Ricordo – Montale

Lei sola percepiva i suoni
dei miei silenzi. Temevo
a volte che fuggisse il tempo
ostile mentre parlavamo.
Dopodiché ho smarrito la memoria
ed ora mi ritrovo a parlare
di lei con te, tra spirali di fumo
che velano la nostra commozione.
Ed è questa la parte di me che ritrovo
mutata: il sentimento, per sé informe,
in quest’oggi che è solo di rimpianto.

Questa poesia è tratta dai Diari Postumi. È una poesia molto semplice, eppure così difficile da commentare. Il costante tentativo, così presente in Montale, di scorgere il segno che possa essere la prova o anche solo l’indizio di un senso, è qui assente. Ma bisogna stare attenti: affermare che un senso non ci sia, è sbagliato. È più corretto affermare che il senso non c’è, ma c’è stato. Quale sia, lo dirò solo alla fine della mia riflessione, non perché io sia intenzionato a tenervi sulle spine, quanto piuttosto perché anche io, con voi, ci potrò arrivare solo poco a poco, sperando in una fortunata intuizione.

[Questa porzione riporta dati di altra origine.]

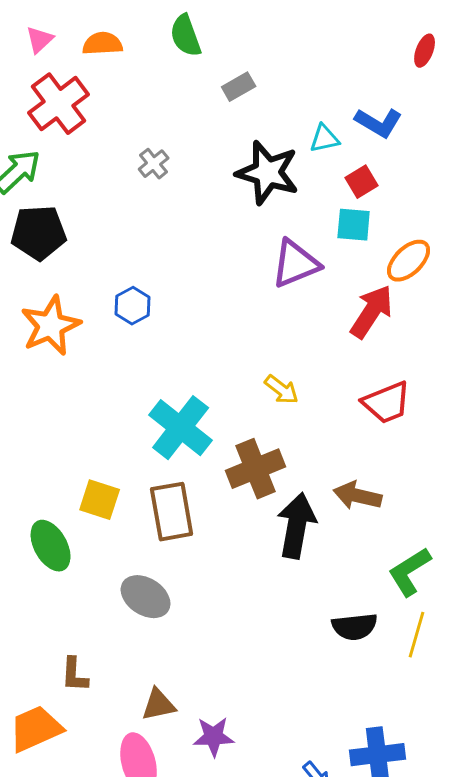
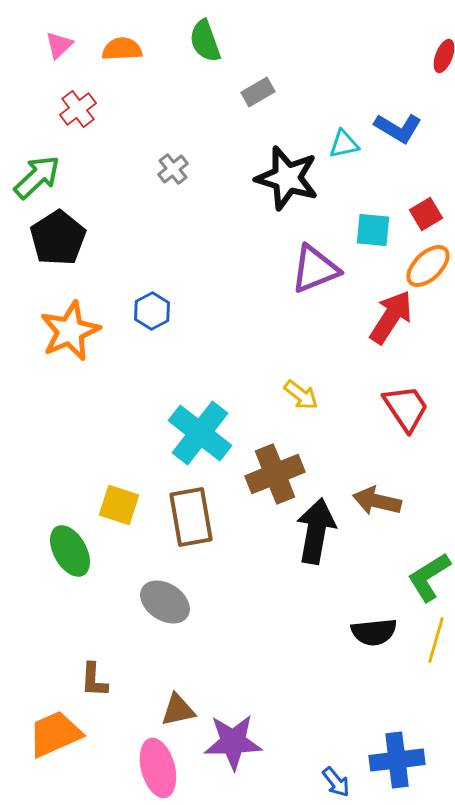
red cross: (59, 104) -> (78, 109), size x0.6
red square: (362, 182) -> (426, 214), moved
black pentagon: (39, 233) -> (58, 238), turned -30
red trapezoid: (387, 403) -> (406, 408), turned -102
purple star: (214, 737) -> (233, 742), size x1.4

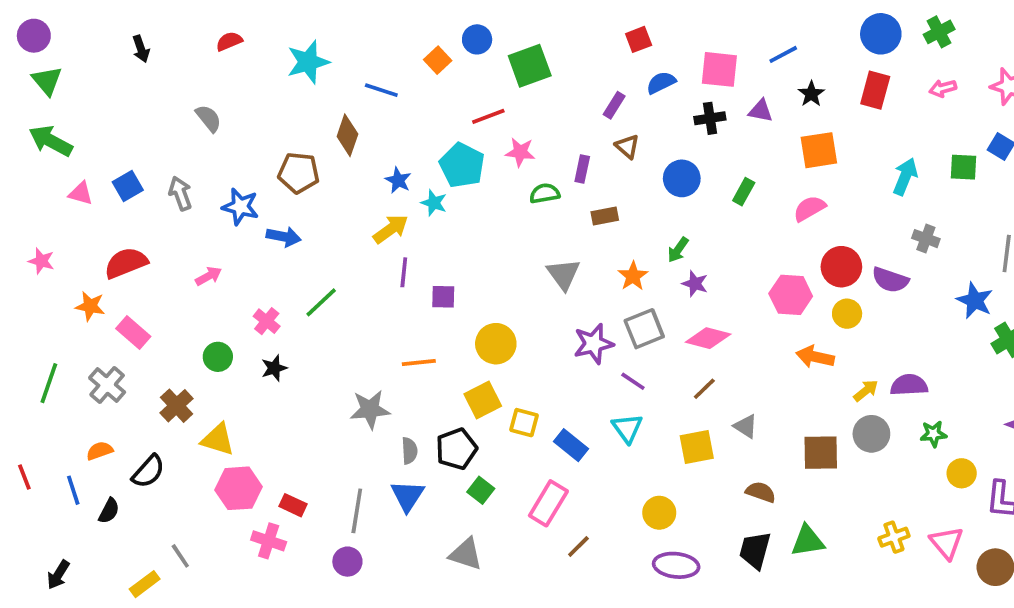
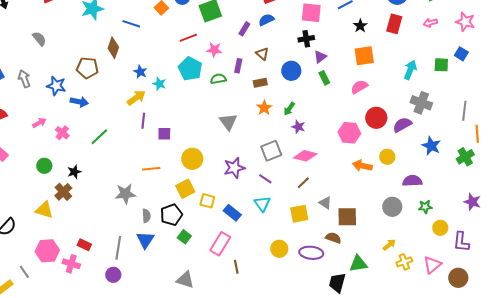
blue semicircle: (661, 83) -> (266, 20), moved
purple rectangle: (614, 105) -> (244, 29), moved
purple triangle: (761, 111) -> (320, 57), moved, turned -48
pink star: (520, 152) -> (214, 50), moved
cyan pentagon: (462, 165) -> (190, 69), moved
green rectangle: (744, 192) -> (324, 78), turned -56
brown rectangle: (605, 216) -> (260, 83), moved
gray cross: (926, 239) -> (421, 103), size x1.5
orange star: (633, 276) -> (264, 108), moved
purple semicircle: (890, 280) -> (402, 125), turned 132
blue star: (975, 300) -> (431, 146), moved
yellow circle: (847, 314) -> (387, 157), moved
pink cross: (267, 321) -> (62, 133), moved
purple star: (593, 344) -> (234, 168), moved
yellow arrow: (866, 391) -> (389, 245), moved
brown cross: (177, 406) -> (63, 192), moved
brown square: (821, 453) -> (347, 217), moved
pink hexagon: (239, 488) -> (47, 251), moved
pink triangle: (947, 543) -> (432, 265), turned 30
brown line: (578, 547) -> (236, 267), turned -56
black trapezoid: (755, 550) -> (337, 283), moved
gray triangle: (466, 554) -> (185, 280), moved
purple ellipse: (676, 565) -> (311, 253), moved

Forse la cosa migliore da fare è partire dall’inizio. Spezzettiamo la poesia, analizziamone ogni atomo. Lei. C’è una donna, come spesso in Montale. È a questa donna angelo, salvifica ma al tempo stesso bisognosa di essere salvata, che il poeta spesso si affida. Ma se altrove doveva essere salvata (Ti libero la fronte dai ghiaccioli) qui deve salvare, ed effettivamente lo fa. Sola. Dopo aver riletto questa parola, mi devo correggere, non solo deve salvare, ma è la sola a poterlo e a saperlo fare. La terza parola è fondamentale: percepiva è al tempo passato. Possiamo così comprendere che non solo Lei era la sola che poteva salvarlo, ma che lo ha già fatto. Sì, perché una persona è in grado di percepire i suoni dei tuoi silenzi solo se esiste un’intesa, una comprensione tanto profonda e inspiegabile tra quelle due persone che i loro due mondi silenziosi riescono a toccarsi, e forse a fondersi, diventare uno. Del resto lo stesso Montale diceva: “Accade che le affinità dell’anima
non giungano ai gesti e alle parole ma rimangano effuse come un magnetismo. È raro, ma accade”. Possiamo dunque asserire che percepire l’un l’altra i suoni del silenzio significhi comprendersi. E comprendere, che etimologicamente deriva da cum+prae+hed, in cui quest’ultima è una radice ariana, trae proprio da tale radice il suo significato: hed (o anche had, o hand) significa afferrare, abbracciare, tenere stretto. Ma qui è riflessivo: comprendersi significa “tenersi stretti insieme”. Tenersi forte per resistere al correre del tempo, a questo tempo che fugge. Ecco dunque che i vv. 4-5, nitida citazione oraziana, “Dum loquimur, fugerit invida aetas”, sono il necessario proseguo dei primi due.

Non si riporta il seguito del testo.